*Action item*
Give a verbatim repeat of the lines that run from the line containing "My handle is Smitty." to the end of the data below.

Supplied entries Block Start

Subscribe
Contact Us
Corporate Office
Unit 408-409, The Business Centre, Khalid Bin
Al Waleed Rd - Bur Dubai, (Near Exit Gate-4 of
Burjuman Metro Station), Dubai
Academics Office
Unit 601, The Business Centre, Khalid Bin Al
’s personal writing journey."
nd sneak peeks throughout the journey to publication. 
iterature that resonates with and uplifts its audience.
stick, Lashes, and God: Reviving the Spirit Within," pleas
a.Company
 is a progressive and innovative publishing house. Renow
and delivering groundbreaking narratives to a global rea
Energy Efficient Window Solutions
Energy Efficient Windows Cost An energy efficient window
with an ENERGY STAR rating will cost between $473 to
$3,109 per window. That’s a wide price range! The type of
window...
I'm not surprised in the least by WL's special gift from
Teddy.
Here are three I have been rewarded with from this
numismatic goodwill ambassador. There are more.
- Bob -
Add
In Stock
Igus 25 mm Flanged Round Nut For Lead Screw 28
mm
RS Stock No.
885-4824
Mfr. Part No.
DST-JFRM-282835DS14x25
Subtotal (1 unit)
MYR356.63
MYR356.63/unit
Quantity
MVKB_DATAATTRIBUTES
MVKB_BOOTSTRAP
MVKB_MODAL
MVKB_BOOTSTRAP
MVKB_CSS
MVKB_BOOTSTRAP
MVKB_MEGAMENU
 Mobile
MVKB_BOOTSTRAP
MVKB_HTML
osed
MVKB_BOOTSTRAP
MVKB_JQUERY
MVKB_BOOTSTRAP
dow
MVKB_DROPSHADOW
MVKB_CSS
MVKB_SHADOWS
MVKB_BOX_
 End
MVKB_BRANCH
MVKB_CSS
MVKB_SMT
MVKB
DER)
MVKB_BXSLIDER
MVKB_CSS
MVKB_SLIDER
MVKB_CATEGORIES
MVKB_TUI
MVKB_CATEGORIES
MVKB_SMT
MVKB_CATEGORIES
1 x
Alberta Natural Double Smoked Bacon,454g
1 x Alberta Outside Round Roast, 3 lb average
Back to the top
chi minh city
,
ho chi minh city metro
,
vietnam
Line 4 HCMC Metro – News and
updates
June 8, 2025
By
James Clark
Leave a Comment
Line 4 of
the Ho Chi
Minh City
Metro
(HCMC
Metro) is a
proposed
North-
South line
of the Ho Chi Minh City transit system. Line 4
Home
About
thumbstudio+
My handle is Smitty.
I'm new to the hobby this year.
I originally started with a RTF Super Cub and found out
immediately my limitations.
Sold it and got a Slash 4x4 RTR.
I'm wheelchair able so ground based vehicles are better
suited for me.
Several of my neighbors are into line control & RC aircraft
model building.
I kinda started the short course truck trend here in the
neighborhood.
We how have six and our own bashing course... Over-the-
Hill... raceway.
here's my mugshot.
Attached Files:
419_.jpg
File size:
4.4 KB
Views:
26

Supplied entries Block End

*Result for this exercise*
My handle is Smitty.
I'm new to the hobby this year.
I originally started with a RTF Super Cub and found out
immediately my limitations.
Sold it and got a Slash 4x4 RTR.
I'm wheelchair able so ground based vehicles are better
suited for me.
Several of my neighbors are into line control & RC aircraft
model building.
I kinda started the short course truck trend here in the
neighborhood.
We how have six and our own bashing course... Over-the-
Hill... raceway.
here's my mugshot.
Attached Files:
419_.jpg
File size:
4.4 KB
Views:
26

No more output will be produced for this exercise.